From Roundwood, we drove south the Meeting of the Waters in the Vale of Avoca, where the Avonmore and Avonbeg rivers meet to form the Avoca River. It was here that Thomas Moore wrote his song, ‘The Meeting of the Waters’:

There is not in this wide world a valley so sweet
As that vale in whose bosom the bright waters meet!
Oh the last rays of feeling and life must depart
Ere the bloom of that valley shall fade from my heart.


From there, we returned through Rathdrum to Roundwood, which claims to be the highest village in Ireland. But it also has a climbing population: it had a population of 518 in the 2002 census, and 833 in the 2011 census.

We stopped for a few glasses of wine in the Roundwood Inn, a pub and restaurant in a 17th century house, and by the time we left to head back to Dublin darkness was beginning to envelop the Wicklow Mountains.

Roundwood has a close association with two former Presidents: Seán T O’Kelly lived nearby and Erskine Childers is buried in the Church of Ireland churchyard nearby in Derralossary.

The Asgard … on display in the National Museum at Collins Barracks (Photograph: Patrick Comerford, 2014)

Erskine Childers and the Kilcoole gunrunners of 100 years ago came to mind this afternoon when two of us visited the national Museum at Collins Barracks to see the Asgard, the yacht used by Erskine and Molly Childers in the Howth gunrunning on 26 July 1914, shortly before the Kilcoole gunrunning on 2 August 1914.

Before the foundation of the Irish Free State, Collins Barracks was the Royal Barracks. After Christ Church Cathedral, Saint Patrick’s Cathedral, Dublin Castle, and the Royal Hospital Kilmainham, this is one of the earliest public buildings in Dublin, and was built from 1701 on the site of an asylum where the Duke of Ormonde originally planned a place on the edges of Dublin.
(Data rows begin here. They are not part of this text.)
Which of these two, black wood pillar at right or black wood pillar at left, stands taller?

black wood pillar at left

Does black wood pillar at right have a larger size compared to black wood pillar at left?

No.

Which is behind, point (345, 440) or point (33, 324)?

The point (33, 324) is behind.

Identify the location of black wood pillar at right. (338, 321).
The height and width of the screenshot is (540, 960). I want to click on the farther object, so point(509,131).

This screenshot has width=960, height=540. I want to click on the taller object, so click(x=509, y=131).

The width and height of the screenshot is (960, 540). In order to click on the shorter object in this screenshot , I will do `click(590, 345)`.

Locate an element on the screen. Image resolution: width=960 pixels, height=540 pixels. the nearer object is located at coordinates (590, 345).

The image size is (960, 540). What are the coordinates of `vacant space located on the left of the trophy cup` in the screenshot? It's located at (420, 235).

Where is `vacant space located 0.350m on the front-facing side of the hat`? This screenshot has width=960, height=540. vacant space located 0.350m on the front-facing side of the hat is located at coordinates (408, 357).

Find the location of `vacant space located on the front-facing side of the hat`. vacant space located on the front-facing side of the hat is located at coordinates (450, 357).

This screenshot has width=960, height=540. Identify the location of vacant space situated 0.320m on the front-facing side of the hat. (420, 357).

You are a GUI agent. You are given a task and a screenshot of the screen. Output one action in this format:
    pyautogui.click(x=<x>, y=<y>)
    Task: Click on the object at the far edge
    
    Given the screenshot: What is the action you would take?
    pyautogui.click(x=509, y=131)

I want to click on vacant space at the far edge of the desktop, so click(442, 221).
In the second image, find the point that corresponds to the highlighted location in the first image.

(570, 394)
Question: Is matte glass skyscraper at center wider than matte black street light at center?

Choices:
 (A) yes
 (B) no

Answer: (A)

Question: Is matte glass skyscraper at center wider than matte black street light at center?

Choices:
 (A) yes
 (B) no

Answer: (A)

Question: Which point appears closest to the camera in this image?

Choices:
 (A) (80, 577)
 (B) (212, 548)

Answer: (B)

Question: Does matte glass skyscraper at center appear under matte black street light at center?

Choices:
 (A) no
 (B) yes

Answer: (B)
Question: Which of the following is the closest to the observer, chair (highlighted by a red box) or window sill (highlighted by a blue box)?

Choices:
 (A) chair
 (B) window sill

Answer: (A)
The main square in Collins Barracks has arcaded colonnades on the east and west sides (Photograph: Patrick Comerford, 2014)

Before visiting the Asgard display, which is housed in a separate display area in the museum, we had a late lunch and coffee in the café looking out onto the main square of the old Royal Barracks.

The complex has several large squares, each open on the south side. The largest square, Clarke’s Square, has arcaded colonnades on the east and west sides, and the main buildings are faced with granite.

The Royal Barracks was once the oldest inhabited barracks in Europe, and over time the Irish regiments based here included various regiments of foot, the King’s Royal Irish Hussars, the Queen’s Royal Hussars, and the Royal Dublin Fusiliers. During World War I, 4,777 members of the Royal Dublin Fusiliers were killed in action.

Collins Barracks is home to collections of the National Museum of Ireland since 1997 (Photograph: Patrick Comerford, 2014)

Since 1997, Collins Barracks is home to collections of the National Museum of Ireland, and the original buildings have received architectural awards for the redevelopment and conservation work carried out to house this new role.

To date, some of the historic barracks in Dublin I can list include:

● The Royal Barracks (Collins Barracks)

● Wellington Barracks (later Griffith Barracks, now Griffith College)

● Portobello Barracks, Rathmines (now Cathal Brugha Barracks)

● Richmond Barracks, Inchicore (later Keogh Barracks, but now demolished and rebuilt as Saint Michael’s Estate)

● Beggar’s Bush Barracks

● Islandbridge Barracks (later Clancy Barracks, but since closed)

● Marlborough Barracks (now McKee Barracks)

It may be an interesting exercise to see how many of these are open to visitors during the 1914-1918 commemorations.